1- Soutenir la colonisation
2- Construire les établissements nécessaires
3- Assurer le transport des colons
4- Distribution des terres et participation au gouvernement et à la justice

    Vers le milieu des années 1600, un premier recensement chiffre la population à 3215 habitants. Ce nombre n'est en rien révélateur de la situation si l'on se fie aux différents projets lancés afin de coloniser le territoire.


    Le morale de la population en constante décroissance, le fait qu'il y ait trop d'artisans et que les débouchés en agriculture se créent de plus en plus difficilement amènent un sentiment d'incertitude et, par le fait même, une émigration vers la France ou une orientation vers la traite des fourrures pour certains agriculteurs.

    Afin de contrer les différents problèmes qui sévissent en Nouvelle-France, la Compagnie des Cent-Associés propose et instaure un ingénieux système de partage des terres: le régime seigneurial. Aussi, dans le but d'accroître la population, le système des engagés est instauré en 1632. Ce dernier consiste à amener des immigrants sans argent aux frais des compagnies à monopole. Aussi, un effort considérable est fait en 1659 alors que plus de 200 personnes quittent La Rochelle en direction de la Nouvelle-France. Malheureusement, 70 meurent en mer et il ne reste que des malades qui débarquent à Québec.


    Il est toutefois à noter qu'en 1658, Marguerite Bourgeoys fonde sa première école à Montréal ainsi que la Congrégation Notre-Dame.


    Bref, le segment 1608-1660 s'est soldé, du côté économique, par un flagrant manque de diversité; la seule source de véritable profit étant le commerce des fourrures.
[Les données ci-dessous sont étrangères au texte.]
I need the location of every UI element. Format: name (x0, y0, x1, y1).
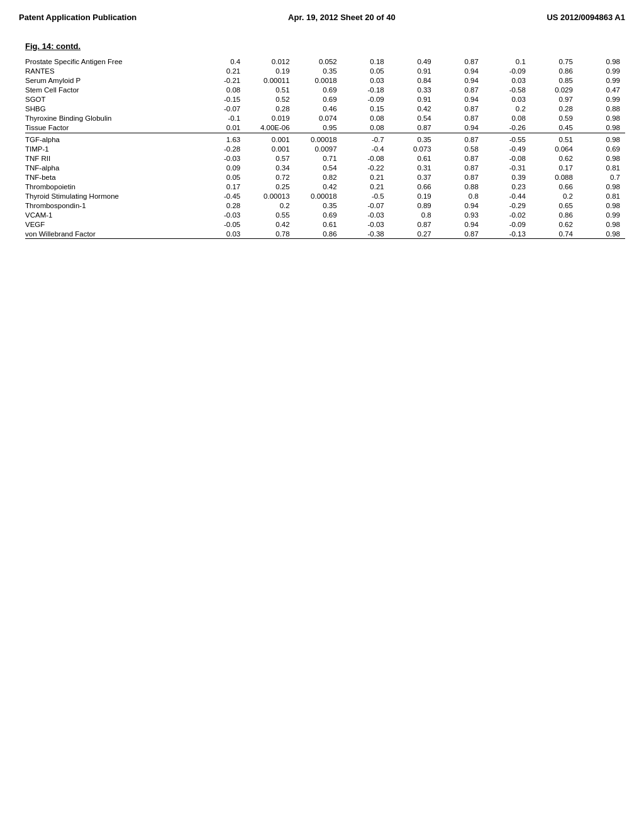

Dans le contexte social, on peut noter deux intéressants points:  les problèmes encourus dus au scorbut lors du premier hiver de l'équipage de Champlain et  l'insuffisance des moyens utilisés afin d'augmenter la population ont conduit la Nouvelle-France à un état latent en matière de croissance démographique. Finalement, le Conseil de Surveillance constituait le seul appareillage politique de l'époque; ses membres étant choisis par les compagnies à monopole, il est permis d'affirmer que les règles ont pu être enfreints à tout moment.


    Malgré ces quelques éléments qui pourraient faire paraître la Nouvelle-France du temps sous un mauvais jour, il est essentiel de dire que les années qui suivirent furent un signe de l'amélioration et de l'organisation néo-française.